Now based on her spitfire performance involving dry humping, cussing, and psychotic malaise, you wonder if Tiffany is either a darn good actress or just playing herself. After seeing Haddish talk in interviews with Jimmy Kimmel and such, I'm gonna have to go with the latter.
Directed with pedestrian solace by Malcolm D. Lee (The Best Man Holiday, Scary Movie 5) and distributed by Universal Pictures, Girls Trip is about four best friends who get together for a weekend in The Big Easy. Basically, "Trip" is like Bridesmaids, New Orleans style!
Girls Trip, with its behind closed doors girl talk and its unrealistic consumption of trouper alcohol intake, isn't as humorous as Bridesmaids. However, "Trip" is definitely more established than stuff like Rough Night and 2012's Bachelorette. It's the quintessential (gross) chick flick that only groups of tight-knit females would flock to. That means no dudes allowed. Ha!
Anyway, Girls Trip is a hit-or-miss farce that throws everything at you but the kitchen sink. Yup, it's pretty raunchy stuff. "Trip" gives the audience full frontal nudity, projectile urine, multiple penis references, and a scene in which a woman performs simulated fellatio using a banana and a grapefruit. Oh yeah, you can also throw in drug use, drug references, fierce sexual innuendo, and surprisingly violent cat-fights as well. So anyhow, you know the term ladylike? Well "Trip" leaves that locution happily by the wayside.

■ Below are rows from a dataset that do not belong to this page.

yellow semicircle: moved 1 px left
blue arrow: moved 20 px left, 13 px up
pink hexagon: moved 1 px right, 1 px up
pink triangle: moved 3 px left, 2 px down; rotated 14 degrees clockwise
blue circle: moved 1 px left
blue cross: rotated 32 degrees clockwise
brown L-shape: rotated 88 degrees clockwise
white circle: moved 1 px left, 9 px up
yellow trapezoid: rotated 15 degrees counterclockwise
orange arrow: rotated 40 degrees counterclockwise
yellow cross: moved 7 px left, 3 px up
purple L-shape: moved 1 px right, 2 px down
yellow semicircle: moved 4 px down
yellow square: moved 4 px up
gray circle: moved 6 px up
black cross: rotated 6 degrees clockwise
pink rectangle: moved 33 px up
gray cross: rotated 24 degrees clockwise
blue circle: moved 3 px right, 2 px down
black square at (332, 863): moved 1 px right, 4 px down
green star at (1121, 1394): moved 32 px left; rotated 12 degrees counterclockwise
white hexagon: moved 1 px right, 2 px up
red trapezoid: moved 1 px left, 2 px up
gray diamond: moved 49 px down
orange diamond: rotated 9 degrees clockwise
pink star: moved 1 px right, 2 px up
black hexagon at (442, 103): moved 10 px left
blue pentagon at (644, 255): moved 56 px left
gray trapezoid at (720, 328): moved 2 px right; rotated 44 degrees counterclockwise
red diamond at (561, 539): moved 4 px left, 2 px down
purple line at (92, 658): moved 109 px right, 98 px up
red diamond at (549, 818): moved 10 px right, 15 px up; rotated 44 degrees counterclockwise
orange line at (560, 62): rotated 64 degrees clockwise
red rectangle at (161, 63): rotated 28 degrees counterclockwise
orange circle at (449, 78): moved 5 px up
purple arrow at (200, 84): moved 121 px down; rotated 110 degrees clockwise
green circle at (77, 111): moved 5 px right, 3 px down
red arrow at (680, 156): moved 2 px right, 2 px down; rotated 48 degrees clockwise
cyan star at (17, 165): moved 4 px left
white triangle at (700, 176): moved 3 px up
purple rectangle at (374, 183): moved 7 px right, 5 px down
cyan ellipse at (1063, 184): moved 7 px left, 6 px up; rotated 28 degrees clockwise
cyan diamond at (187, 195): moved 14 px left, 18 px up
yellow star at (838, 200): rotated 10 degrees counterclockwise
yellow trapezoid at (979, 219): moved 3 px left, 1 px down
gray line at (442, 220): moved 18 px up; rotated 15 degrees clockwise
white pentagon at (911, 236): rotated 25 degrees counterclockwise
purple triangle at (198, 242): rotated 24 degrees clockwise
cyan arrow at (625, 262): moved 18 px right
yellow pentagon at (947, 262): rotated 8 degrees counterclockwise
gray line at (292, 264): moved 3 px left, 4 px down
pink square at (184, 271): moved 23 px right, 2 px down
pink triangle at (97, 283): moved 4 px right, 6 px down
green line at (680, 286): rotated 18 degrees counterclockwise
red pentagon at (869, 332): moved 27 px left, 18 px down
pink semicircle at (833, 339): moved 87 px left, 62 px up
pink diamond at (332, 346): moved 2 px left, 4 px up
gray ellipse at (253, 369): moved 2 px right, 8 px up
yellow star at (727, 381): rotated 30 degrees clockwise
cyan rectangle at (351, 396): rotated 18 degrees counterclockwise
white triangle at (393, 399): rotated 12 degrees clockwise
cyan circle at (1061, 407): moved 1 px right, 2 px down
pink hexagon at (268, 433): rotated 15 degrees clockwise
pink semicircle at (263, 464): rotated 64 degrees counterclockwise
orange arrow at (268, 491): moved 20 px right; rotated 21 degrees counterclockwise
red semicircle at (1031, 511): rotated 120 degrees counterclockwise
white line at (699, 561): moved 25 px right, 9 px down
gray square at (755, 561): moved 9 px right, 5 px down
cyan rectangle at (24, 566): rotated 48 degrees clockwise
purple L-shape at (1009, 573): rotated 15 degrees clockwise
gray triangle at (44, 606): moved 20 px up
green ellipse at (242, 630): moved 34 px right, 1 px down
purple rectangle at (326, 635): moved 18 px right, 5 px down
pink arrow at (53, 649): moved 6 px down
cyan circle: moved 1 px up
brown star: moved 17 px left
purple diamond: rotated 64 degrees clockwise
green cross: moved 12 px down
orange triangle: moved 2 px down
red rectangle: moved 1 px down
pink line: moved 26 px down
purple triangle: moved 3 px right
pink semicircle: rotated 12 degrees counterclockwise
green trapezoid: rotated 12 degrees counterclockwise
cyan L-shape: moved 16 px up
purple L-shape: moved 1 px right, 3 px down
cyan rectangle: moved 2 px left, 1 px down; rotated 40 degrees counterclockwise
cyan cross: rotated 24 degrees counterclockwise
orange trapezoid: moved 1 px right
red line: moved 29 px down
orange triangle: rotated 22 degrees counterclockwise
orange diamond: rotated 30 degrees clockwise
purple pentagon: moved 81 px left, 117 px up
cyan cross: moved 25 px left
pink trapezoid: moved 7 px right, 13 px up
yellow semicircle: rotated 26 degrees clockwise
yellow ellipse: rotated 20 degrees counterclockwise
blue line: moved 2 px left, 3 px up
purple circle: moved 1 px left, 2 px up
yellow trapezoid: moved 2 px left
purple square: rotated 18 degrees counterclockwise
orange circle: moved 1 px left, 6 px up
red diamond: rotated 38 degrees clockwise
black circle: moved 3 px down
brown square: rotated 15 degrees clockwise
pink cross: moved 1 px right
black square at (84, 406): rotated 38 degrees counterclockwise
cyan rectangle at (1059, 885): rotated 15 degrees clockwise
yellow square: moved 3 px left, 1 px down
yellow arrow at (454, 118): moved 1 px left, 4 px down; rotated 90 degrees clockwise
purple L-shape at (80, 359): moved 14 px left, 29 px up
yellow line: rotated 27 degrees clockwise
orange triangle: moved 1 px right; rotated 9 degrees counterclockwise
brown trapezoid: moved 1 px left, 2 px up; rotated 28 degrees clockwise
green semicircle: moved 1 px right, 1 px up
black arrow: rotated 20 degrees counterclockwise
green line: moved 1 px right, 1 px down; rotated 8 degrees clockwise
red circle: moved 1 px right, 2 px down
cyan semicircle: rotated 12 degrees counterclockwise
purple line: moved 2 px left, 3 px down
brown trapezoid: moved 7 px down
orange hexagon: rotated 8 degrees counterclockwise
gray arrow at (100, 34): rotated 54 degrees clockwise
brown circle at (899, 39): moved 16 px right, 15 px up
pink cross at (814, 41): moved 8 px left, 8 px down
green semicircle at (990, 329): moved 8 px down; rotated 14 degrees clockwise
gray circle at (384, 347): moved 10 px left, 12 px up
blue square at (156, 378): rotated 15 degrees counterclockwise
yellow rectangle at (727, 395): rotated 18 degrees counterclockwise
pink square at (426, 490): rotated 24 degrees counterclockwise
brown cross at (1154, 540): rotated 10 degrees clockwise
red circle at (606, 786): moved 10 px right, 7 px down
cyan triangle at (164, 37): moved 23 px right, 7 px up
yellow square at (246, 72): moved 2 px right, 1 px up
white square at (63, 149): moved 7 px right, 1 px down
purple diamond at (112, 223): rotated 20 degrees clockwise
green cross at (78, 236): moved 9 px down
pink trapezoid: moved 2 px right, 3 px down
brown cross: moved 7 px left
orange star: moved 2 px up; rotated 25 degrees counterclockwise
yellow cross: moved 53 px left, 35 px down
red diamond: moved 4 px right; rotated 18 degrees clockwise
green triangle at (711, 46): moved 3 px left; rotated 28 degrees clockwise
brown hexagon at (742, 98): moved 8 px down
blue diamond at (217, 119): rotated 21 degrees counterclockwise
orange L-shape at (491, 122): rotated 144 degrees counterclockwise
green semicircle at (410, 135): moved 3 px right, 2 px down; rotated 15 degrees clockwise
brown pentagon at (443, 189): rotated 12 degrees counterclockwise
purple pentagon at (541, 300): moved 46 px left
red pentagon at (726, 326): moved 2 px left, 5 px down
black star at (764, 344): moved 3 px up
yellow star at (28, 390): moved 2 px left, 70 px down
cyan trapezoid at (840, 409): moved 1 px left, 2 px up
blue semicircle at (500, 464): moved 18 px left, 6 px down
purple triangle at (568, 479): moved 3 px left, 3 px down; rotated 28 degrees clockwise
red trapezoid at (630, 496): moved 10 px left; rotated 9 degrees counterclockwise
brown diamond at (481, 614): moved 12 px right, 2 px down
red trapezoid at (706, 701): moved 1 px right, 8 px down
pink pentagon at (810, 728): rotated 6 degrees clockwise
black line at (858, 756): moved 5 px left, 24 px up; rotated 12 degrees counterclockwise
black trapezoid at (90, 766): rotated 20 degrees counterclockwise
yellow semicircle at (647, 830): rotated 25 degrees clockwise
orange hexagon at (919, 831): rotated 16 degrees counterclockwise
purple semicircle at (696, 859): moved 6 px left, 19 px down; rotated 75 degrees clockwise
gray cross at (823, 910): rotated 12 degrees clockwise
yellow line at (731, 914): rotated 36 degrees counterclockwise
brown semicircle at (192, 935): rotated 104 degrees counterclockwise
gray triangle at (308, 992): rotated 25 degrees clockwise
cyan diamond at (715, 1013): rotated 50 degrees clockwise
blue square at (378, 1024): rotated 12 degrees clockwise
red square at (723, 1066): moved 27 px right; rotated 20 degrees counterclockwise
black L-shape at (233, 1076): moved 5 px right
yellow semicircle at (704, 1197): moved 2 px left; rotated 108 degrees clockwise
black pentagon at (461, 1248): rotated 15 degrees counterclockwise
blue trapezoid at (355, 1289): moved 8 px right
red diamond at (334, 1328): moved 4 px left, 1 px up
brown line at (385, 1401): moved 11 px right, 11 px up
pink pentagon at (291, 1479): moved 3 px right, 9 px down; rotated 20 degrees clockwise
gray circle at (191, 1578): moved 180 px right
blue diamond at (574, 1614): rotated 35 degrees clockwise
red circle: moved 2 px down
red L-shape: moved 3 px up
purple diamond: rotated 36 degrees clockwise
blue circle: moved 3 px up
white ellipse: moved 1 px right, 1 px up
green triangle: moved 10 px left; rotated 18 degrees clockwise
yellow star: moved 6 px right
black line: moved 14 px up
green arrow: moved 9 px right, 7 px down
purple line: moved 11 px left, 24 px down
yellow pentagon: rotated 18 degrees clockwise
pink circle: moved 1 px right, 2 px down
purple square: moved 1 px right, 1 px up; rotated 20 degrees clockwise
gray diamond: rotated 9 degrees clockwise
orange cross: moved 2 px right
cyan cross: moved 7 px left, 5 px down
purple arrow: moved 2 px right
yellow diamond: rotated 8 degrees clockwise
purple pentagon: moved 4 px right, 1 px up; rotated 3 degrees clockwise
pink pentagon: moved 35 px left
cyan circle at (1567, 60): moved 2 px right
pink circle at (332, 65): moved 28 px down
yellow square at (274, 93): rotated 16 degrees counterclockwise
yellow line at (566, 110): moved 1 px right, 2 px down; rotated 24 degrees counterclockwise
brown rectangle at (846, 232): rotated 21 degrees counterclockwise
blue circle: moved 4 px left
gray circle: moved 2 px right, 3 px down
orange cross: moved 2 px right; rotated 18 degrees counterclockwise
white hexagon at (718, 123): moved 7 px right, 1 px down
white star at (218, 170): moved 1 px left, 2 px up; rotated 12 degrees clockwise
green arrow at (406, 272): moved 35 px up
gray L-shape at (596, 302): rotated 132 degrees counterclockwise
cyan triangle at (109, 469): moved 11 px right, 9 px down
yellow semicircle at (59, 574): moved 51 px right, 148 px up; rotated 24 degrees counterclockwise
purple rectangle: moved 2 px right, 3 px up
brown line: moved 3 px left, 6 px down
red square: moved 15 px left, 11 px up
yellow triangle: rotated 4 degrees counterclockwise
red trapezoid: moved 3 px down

All in all, Girls Trip clocks in at just over two hours. Improvised with a clunky script while using the Essence Music Festival as a taunt, product placement, the film meanders and wanders without so much as a meaningful account. The last quarter of "Trip" is where things start to settle down. A mild drama arises with an actual story of friendship, infidelity, and relationships coming about. Still, Girls Trip is billed as a nasty comedy for most of the way. And while it does have a couple of outrageous moments, "Trip" tries almost too hard for a laugh as it fiercely coerces some dramatization with the funny. My rating: 2 and a half stars.